Jika hak milik SDAE benar-benar untuk ummat dan dikelola oleh negara, sumber daya energi tidak akan menjadi komoditas komersil. Pemanfaatannya akan sesuai tingkat kebutuhan masyarakat, bukan lagi mengejar untung dan rugi. Sebab energi adalah kebutuhan pokok dan hak dasar masyarakat yang wajib dipenuhi oleh negara. Kalaupun dijual kepada masyarakat, tetap memperhatikan daya beli dan keuntungannya dikembalikan kepada masyarakat. Contohnya listrik yang saat ini menjadi kebutuhan setiap warganegara dalam keseharian beraktifitas.

Pengelolaan SDAE juga wajib diupayakan minim kerusakan. Negara wajib mengelola sumber energi yang ramah lingkungan dan efisien dengan membiayai riset dan mengoptimalkan teknologi.
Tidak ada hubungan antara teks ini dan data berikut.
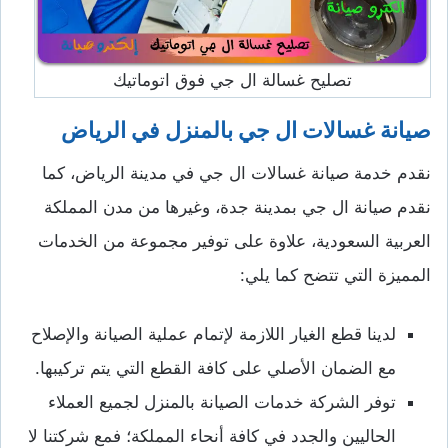
تصليح غسالة ال جي فوق اتوماتيك
صيانة غسالات ال جي بالمنزل في الرياض
نقدم خدمة صيانة غسالات ال جي في مدينة الرياض، كما
نقدم صيانة ال جي بمدينة جدة، وغيرها من مدن المملكة
العربية السعودية، علاوة على توفير مجموعة من الخدمات
المميزة التي تتضح كما يلي:
لدينا قطع الغيار اللازمة لإتمام عملية الصيانة والإصلاح
مع الضمان الأصلي على كافة القطع التي يتم تركيبها.
توفر الشركة خدمات الصيانة بالمنزل لجميع العملاء
الحاليين والجدد في كافة أنحاء المملكة؛ فمع شركتنا لا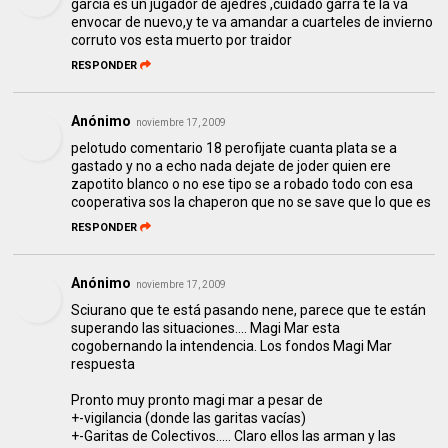
garcia es un jugador de ajedres ,cuidado garra te la va
envocar de nuevo,y te va amandar a cuarteles de invierno
corruto vos esta muerto por traidor
RESPONDER
Anónimo
noviembre 17, 2009
pelotudo comentario 18 perofijate cuanta plata se a
gastado y no a echo nada dejate de joder quien ere
zapotito blanco o no ese tipo se a robado todo con esa
cooperativa sos la chaperon que no se save que lo que es
RESPONDER
Anónimo
noviembre 17, 2009
Sciurano que te está pasando nene, parece que te están
superando las situaciones.... Magi Mar esta
cogobernando la intendencia. Los fondos Magi Mar
respuesta
Pronto muy pronto magi mar a pesar de
+-vigilancia (donde las garitas vacías)
+-Garitas de Colectivos..... Claro ellos las arman y las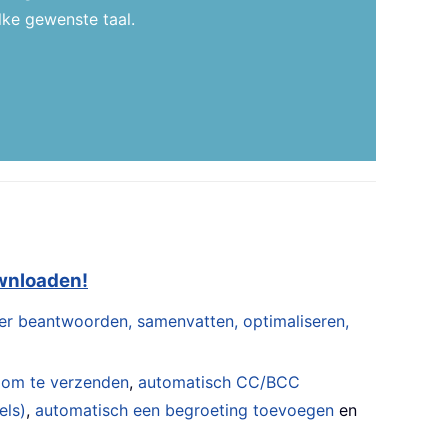
lke gewenste taal.
ownloaden!
er beantwoorden, samenvatten, optimaliseren,
 om te verzenden
,
automatisch CC/BCC
els)
,
automatisch een begroeting toevoegen
en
Sejalan dengan itu reforestasi terus dilakukan untuk memulihkan fungsi lahan.

Islam telah mengatur sedemikian rupa pengelolaan sumber energi secara syar’i mulai dari pemilikan hingga pemanfaatannya. Kerusakan alam dan perubahan iklim kian esktrem. Solusi proklim atau yang serupa tidak efektif dan tak menyentuh akar masalah. Sudah waktunya menghentikan segala kerusakan ini dengan kembali pada aturan Islam yang rahmatan lil ‘alamin, membawa rahmat bagi seluruh alam. Wallahu a’lam bishshawab.(*)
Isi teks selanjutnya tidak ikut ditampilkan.